I have stared doing some research for our business and I find the whole ordeal rather exhausting. Currently, I am looking at competitor's products so that we can get an idea of how saturated the market is, what features everyone has, what ones are "new" features, what price companies are charging, etc. I am crawling a lot of poorly written business sites and reading promotional materials.
There are several things that make this process somewhat difficult. Because the sites that we are looking at are not well designed, it is hard to find the information that we need. Seriously, the majority of the websites look like they were made in the 90s or were made by the CEO's nephew. They also do not use consistent language when talking about features, so at a glance, it is not always easy to tell if two sites are referring to the same thing.
It seems to be a standard thing to not have your pricing listed on your website. All of them seem to want potential customers to "call for a quote". I have seen this practice in other software areas and while it allows price discrimination, I think that it is bad user experience. Often, the user will have cost as a requirement for the software that they are looking for. By adding an extra step, you are decreasing the likelihood that the user will follow through and are wasting the users time. I am not sure if you have ever made 20 phone calls, but it takes a long time to get the information you need from such a call. It also limits the time in which the user can make inquiries.
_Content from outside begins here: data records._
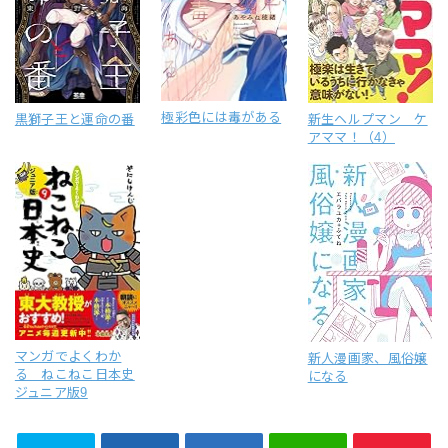
極彩色には毒がある
黒獅子王と運命の番
新生ヘルプマン ケ
アママ！（4）
マンガでよくわか
新人漫画家、風俗嬢
る ねこねこ日本史
になる
ジュニア版9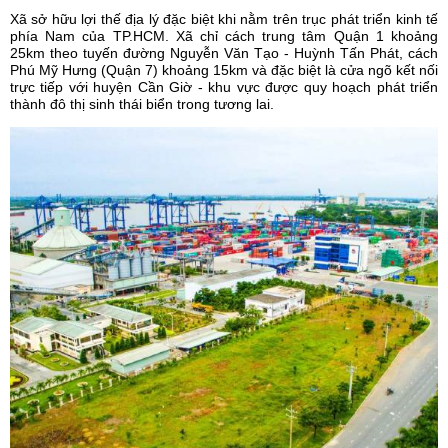
Xã sở hữu lợi thế địa lý đặc biệt khi nằm trên trục phát triển kinh tế
phía Nam của TP.HCM. Xã chỉ cách trung tâm Quận 1 khoảng
25km theo tuyến đường Nguyễn Văn Tạo - Huỳnh Tấn Phát, cách
Phú Mỹ Hưng (Quận 7) khoảng 15km và đặc biệt là cửa ngõ kết nối
trực tiếp với huyện Cần Giờ - khu vực được quy hoạch phát triển
thành đô thị sinh thái biển trong tương lai.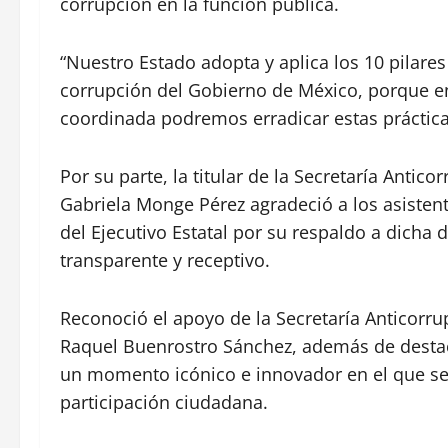
corrupción en la función pública.
“Nuestro Estado adopta y aplica los 10 pilar
corrupción del Gobierno de México, porque e
coordinada podremos erradicar estas prácticas
Por su parte, la titular de la Secretaría Antic
Gabriela Monge Pérez agradeció a los asistente
del Ejecutivo Estatal por su respaldo a dicha
transparente y receptivo.
Reconoció el apoyo de la Secretaría Anticorr
Raquel Buenrostro Sánchez, además de destaca
un momento icónico e innovador en el que se 
participación ciudadana.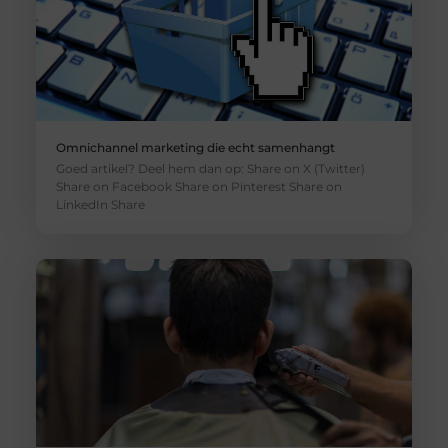
Omnichannel marketing die echt samenhangt
Goed artikel? Deel hem dan op: Share on X (Twitter)
Share on Facebook Share on Pinterest Share on
LinkedIn Share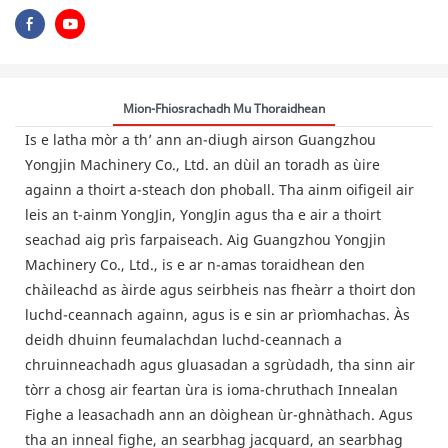
Mion-Fhiosrachadh Mu Thoraidhean
Is e latha mòr a th’ ann an-diugh airson Guangzhou
Yongjin Machinery Co., Ltd. an dùil an toradh as ùire
againn a thoirt a-steach don phoball. Tha ainm oifigeil air
leis an t-ainm YongJin, YongJin agus tha e air a thoirt
seachad aig prìs farpaiseach. Aig Guangzhou Yongjin
Machinery Co., Ltd., is e ar n-amas toraidhean den
chàileachd as àirde agus seirbheis nas fheàrr a thoirt don
luchd-ceannach againn, agus is e sin ar prìomhachas. Às
deidh dhuinn feumalachdan luchd-ceannach a
chruinneachadh agus gluasadan a sgrùdadh, tha sinn air
tòrr a chosg air feartan ùra is ioma-chruthach Innealan
Fighe a leasachadh ann an dòighean ùr-ghnàthach. Agus
tha an inneal fighe, an searbhag jacquard, an searbhag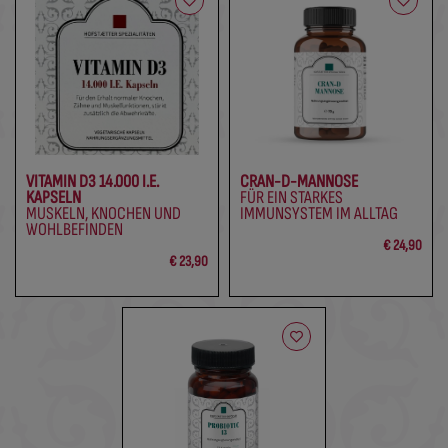
VITAMIN D3 14.000 I.E.
CRAN-D-MANNOSE
KAPSELN
FÜR EIN STARKES
MUSKELN, KNOCHEN UND
IMMUNSYSTEM IM ALLTAG
WOHLBEFINDEN
€ 24,90
€ 23,90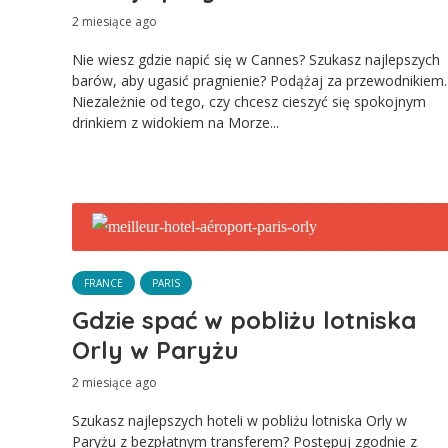
2 miesiące ago
Nie wiesz gdzie napić się w Cannes? Szukasz najlepszych
barów, aby ugasić pragnienie? Podążaj za przewodnikiem.
Niezależnie od tego, czy chcesz cieszyć się spokojnym
drinkiem z widokiem na Morze...
FRANCE
PARIS
Gdzie spać w pobliżu lotniska
Orly w Paryżu
2 miesiące ago
Szukasz najlepszych hoteli w pobliżu lotniska Orly w
Paryżu z bezpłatnym transferem? Postępuj zgodnie z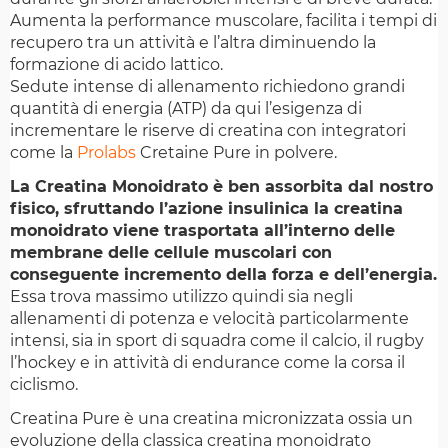
Aumenta la performance muscolare, facilita i tempi di
recupero tra un attività e l’altra diminuendo la
formazione di acido lattico.
Sedute intense di allenamento richiedono grandi
quantità di energia (ATP) da qui l’esigenza di
incrementare le riserve di creatina con integratori
come la
Prolabs
Cretaine Pure in polvere.
La Creatina Monoidrato è ben assorbita dal nostro
fisico, sfruttando l’azione insulinica la creatina
monoidrato viene trasportata all’interno delle
membrane delle cellule muscolari con
conseguente incremento della forza e dell’energia.
Essa trova massimo utilizzo quindi sia negli
allenamenti di potenza e velocità particolarmente
intensi, sia in sport di squadra come il calcio, il rugby
l’hockey e in attività di endurance come la corsa il
ciclismo.
Creatina Pure è una creatina micronizzata ossia un
evoluzione della classica creatina monoidrato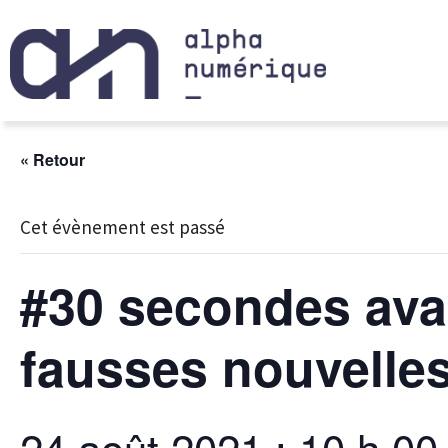
« Retour
Cet évènement est passé
#30 secondes avan
fausses nouvelles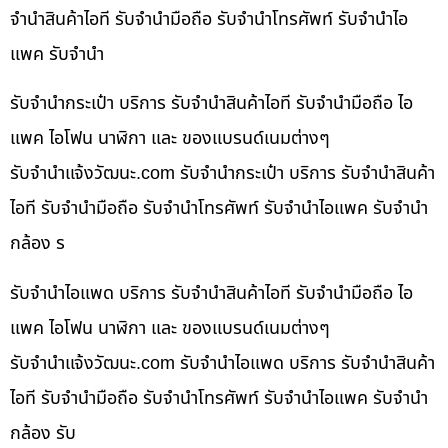
จำนำสินค้าไอที รับจำนำมือถือ รับจำนำโทรศัพท์ รับจำนำไอ
แพค รับจำนำ
รับจำนำกระเป๋า บริการ รับจำนำสินค้าไอที รับจำนำมือถือ ไอ
แพค ไอโฟน นาฬิกา และ ของแบรนด์เนมต่างๆ
รับจํานําแจ้งวัฒนะ.com รับจำนำกระเป๋า บริการ รับจำนำสินค้า
ไอที รับจำนำมือถือ รับจำนำโทรศัพท์ รับจำนำไอแพค รับจำนำ
กล้อง ร
รับจำนำไอแพด บริการ รับจำนำสินค้าไอที รับจำนำมือถือ ไอ
แพค ไอโฟน นาฬิกา และ ของแบรนด์เนมต่างๆ
รับจํานําแจ้งวัฒนะ.com รับจำนำไอแพด บริการ รับจำนำสินค้า
ไอที รับจำนำมือถือ รับจำนำโทรศัพท์ รับจำนำไอแพค รับจำนำ
กล้อง รับ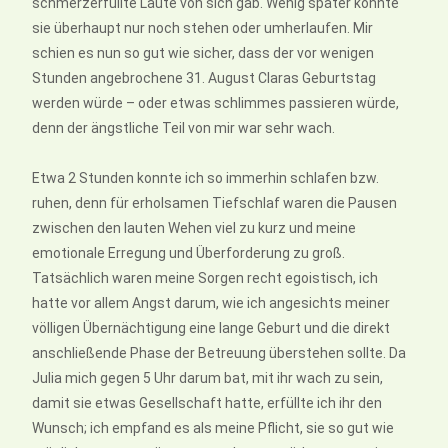
schmerzerfüllte Laute von sich gab. Wenig später konnte
sie überhaupt nur noch stehen oder umherlaufen. Mir
schien es nun so gut wie sicher, dass der vor wenigen
Stunden angebrochene 31. August Claras Geburtstag
werden würde – oder etwas schlimmes passieren würde,
denn der ängstliche Teil von mir war sehr wach.
Etwa 2 Stunden konnte ich so immerhin schlafen bzw.
ruhen, denn für erholsamen Tiefschlaf waren die Pausen
zwischen den lauten Wehen viel zu kurz und meine
emotionale Erregung und Überforderung zu groß.
Tatsächlich waren meine Sorgen recht egoistisch, ich
hatte vor allem Angst darum, wie ich angesichts meiner
völligen Übernächtigung eine lange Geburt und die direkt
anschließende Phase der Betreuung überstehen sollte. Da
Julia mich gegen 5 Uhr darum bat, mit ihr wach zu sein,
damit sie etwas Gesellschaft hatte, erfüllte ich ihr den
Wunsch; ich empfand es als meine Pflicht, sie so gut wie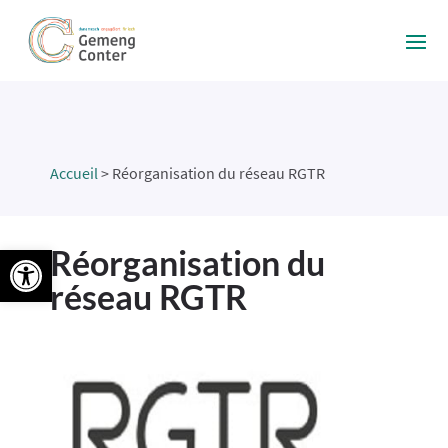
Accueil
>
Réorganisation du réseau RGTR
Ouvrir la barre d’outils
Réorganisation du
réseau RGTR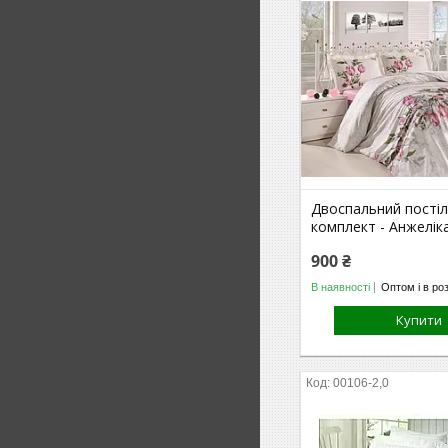
Двоспальний пості
комплект - Анжелік
900 ₴
В наявності
Оптом і в ро
Купити
00106-2,0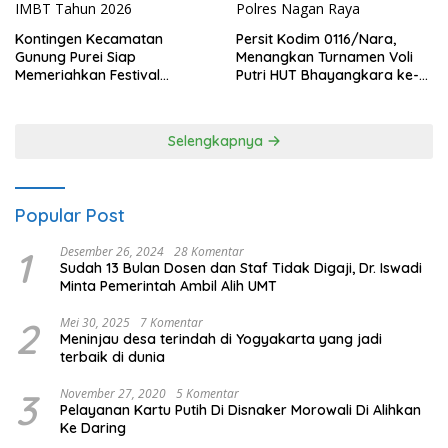
Kontingen Kecamatan
Persit Kodim 0116/Nara,
Gunung Purei Siap
Menangkan Turnamen Voli
Memeriahkan Festival
Putri HUT Bhayangkara ke-
Budaya IMBT Tahun 2026
80 Polres Nagan Raya
Selengkapnya
Popular Post
1
Desember 26, 2024
28 Komentar
Sudah 13 Bulan Dosen dan Staf Tidak Digaji, Dr. Iswadi
Minta Pemerintah Ambil Alih UMT
2
Mei 30, 2025
7 Komentar
Meninjau desa terindah di Yogyakarta yang jadi
terbaik di dunia
3
November 27, 2020
5 Komentar
Pelayanan Kartu Putih Di Disnaker Morowali Di Alihkan
Ke Daring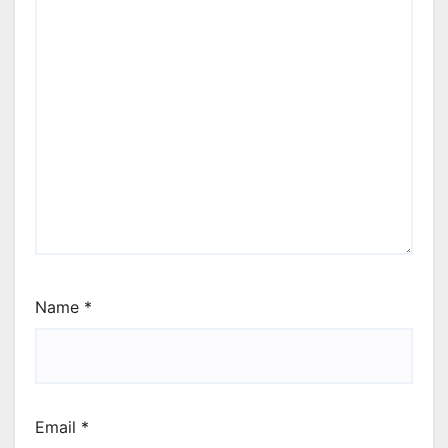
Name
*
Email
*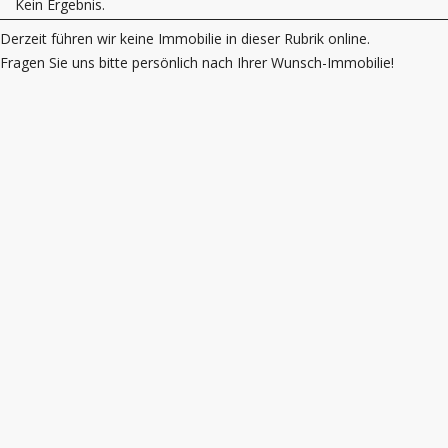
Kein Ergebnis.
Derzeit führen wir keine Immobilie in dieser Rubrik online.
Fragen Sie uns bitte persönlich nach Ihrer Wunsch-Immobilie!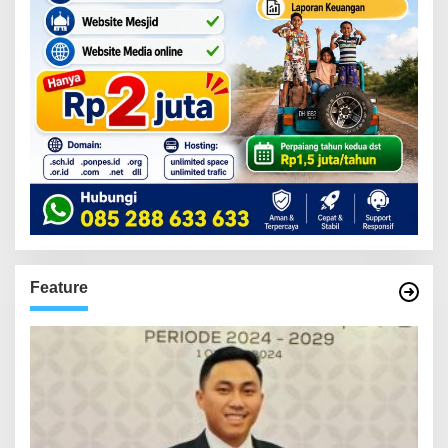
Feature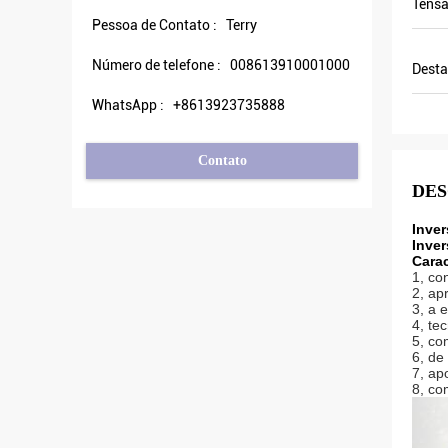
Tensã
Pessoa de Contato :
Terry
Número de telefone :
008613910001000
Desta
WhatsApp :
+8613923735888
Contato
DES
Inve
Inve
Carac
1, co
2, ap
3, a 
4, te
5, co
6, de
7, ap
8, co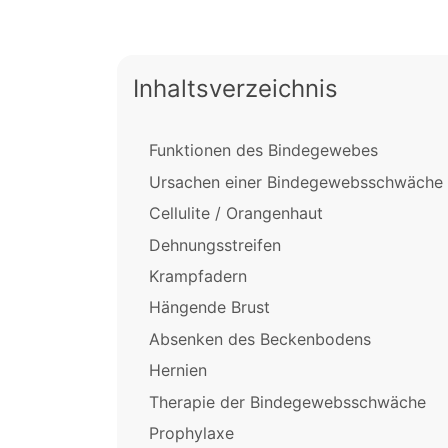
Inhaltsverzeichnis
Funktionen des Bindegewebes
Ursachen einer Bindegewebsschwäche
Cellulite / Orangenhaut
Dehnungsstreifen
Krampfadern
Hängende Brust
Absenken des Beckenbodens
Hernien
Therapie der Bindegewebsschwäche
Prophylaxe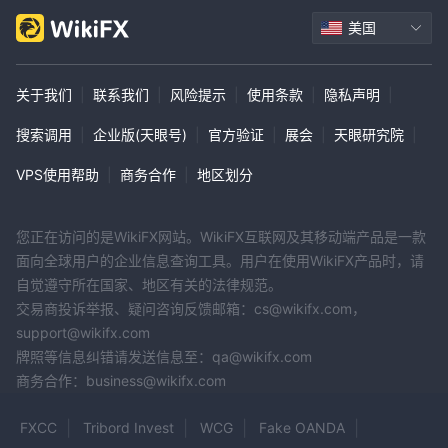
美国
关于我们
|
联系我们
|
风险提示
|
使用条款
|
隐私声明
|
搜索调用
|
企业版(天眼号)
|
官方验证
|
展会
|
天眼研究院
|
VPS使用帮助
|
商务合作
|
地区划分
您正在访问的是WikiFX网站。WikiFX互联网及其移动端产品是一款
面向全球用户的企业信息查询工具。用户在使用WikiFX产品时，请
自觉遵守所在国家、地区有关的法律规范。
交易商投诉举报、疑问咨询反馈邮箱：cs@wikifx.com，
support@wikifx.com
牌照等信息纠错请发送信息至：qa@wikifx.com
商务合作：business@wikifx.com
FXCC
Tribord Invest
WCG
Fake OANDA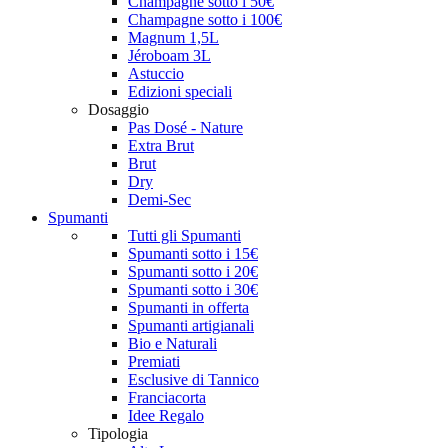
Champagne sotto i 50€
Champagne sotto i 100€
Magnum 1,5L
Jéroboam 3L
Astuccio
Edizioni speciali
Dosaggio
Pas Dosé - Nature
Extra Brut
Brut
Dry
Demi-Sec
Spumanti
Tutti gli Spumanti
Spumanti sotto i 15€
Spumanti sotto i 20€
Spumanti sotto i 30€
Spumanti in offerta
Spumanti artigianali
Bio e Naturali
Premiati
Esclusive di Tannico
Franciacorta
Idee Regalo
Tipologia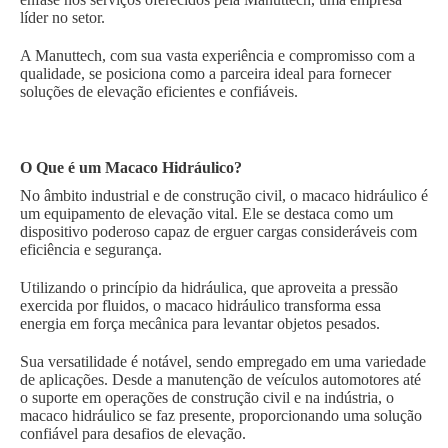
líder no setor.
A Manuttech, com sua vasta experiência e compromisso com a
qualidade, se posiciona como a parceira ideal para fornecer
soluções de elevação eficientes e confiáveis.
O Que é um Macaco Hidráulico?
No âmbito industrial e de construção civil, o macaco hidráulico é
um equipamento de elevação vital. Ele se destaca como um
dispositivo poderoso capaz de erguer cargas consideráveis com
eficiência e segurança.
Utilizando o princípio da hidráulica, que aproveita a pressão
exercida por fluidos, o macaco hidráulico transforma essa
energia em força mecânica para levantar objetos pesados.
Sua versatilidade é notável, sendo empregado em uma variedade
de aplicações. Desde a manutenção de veículos automotores até
o suporte em operações de construção civil e na indústria, o
macaco hidráulico se faz presente, proporcionando uma solução
confiável para desafios de elevação.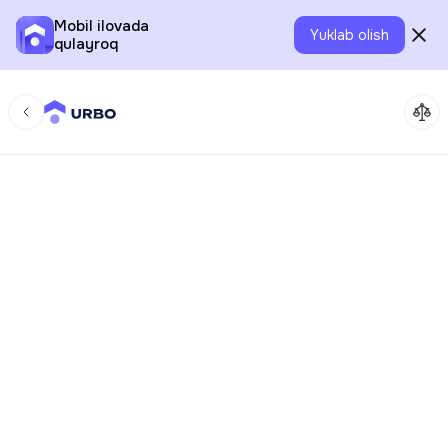
Mobil ilovada
Yuklab olish
qulayroq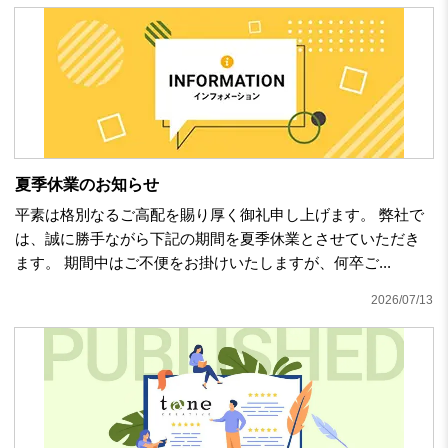
夏季休業のお知らせ
平素は格別なるご高配を賜り厚く御礼申し上げます。 弊社で
は、誠に勝手ながら下記の期間を夏季休業とさせていただき
ます。 期間中はご不便をお掛けいたしますが、何卒ご...
2026/07/13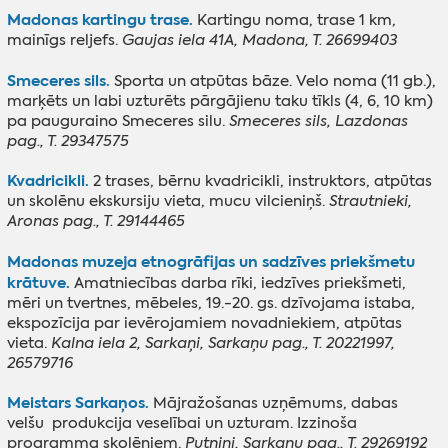
Madonas kartingu trase.
Kartingu noma, trase 1 km,
mainīgs reljefs.
Gaujas iela 41A, Madona, T. 26699403
Smeceres sils.
Sporta un atpūtas bāze. Velo noma (11 gb.),
marķēts un labi uzturēts pārgājienu taku tīkls (4, 6, 10 km)
pa pauguraino Smeceres silu.
Smeceres sils, Lazdonas
pag., T. 29347575
Kvadricikli.
2 trases, bērnu kvadricikli, instruktors, atpūtas
un skolēnu ekskursiju vieta, mucu vilcieniņš.
Strautnieki,
Aronas pag., T. 29144465
Madonas muzeja etnogrāfijas un sadzīves priekšmetu
krātuve.
Amatniecības darba rīki, iedzīves priekšmeti,
mēri un tvertnes, mēbeles, 19.-20. gs. dzīvojama istaba,
ekspozīcija par ievērojamiem novadniekiem, atpūtas
vieta.
Kalna iela 2, Sarkaņi, Sarkaņu pag., T. 20221997,
26579716
Meistars Sarkaņos.
Mājražošanas uzņēmums, dabas
velšu produkcija veselībai un uzturam. Izzinoša
programma skolēniem.
Putniņi, Sarkaņu pag., T. 29269192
On the other hand, they can price their product differently for each customer, which might lead to higher sales overall^1. In any case, it has significantly slowed down our research. How do you call and say, "I am making a competing product. How much should I charge?"? I could pose as a customer, but then I have to make up a backstory for myself-- size of the cemetery, what sort of business we normally do, etc.
We are also not quite sure what features are considered mandatory in this type of software. Because we have only talked to one cemetery manager, we only really know the business processes for one cemetery. It is entirely possible that no one else works like this one does. This one is publicly owned. Does a privately owned cemetery have different record requirements? Do different laws apply to them? In order to figure this out, we will need to talk to some users.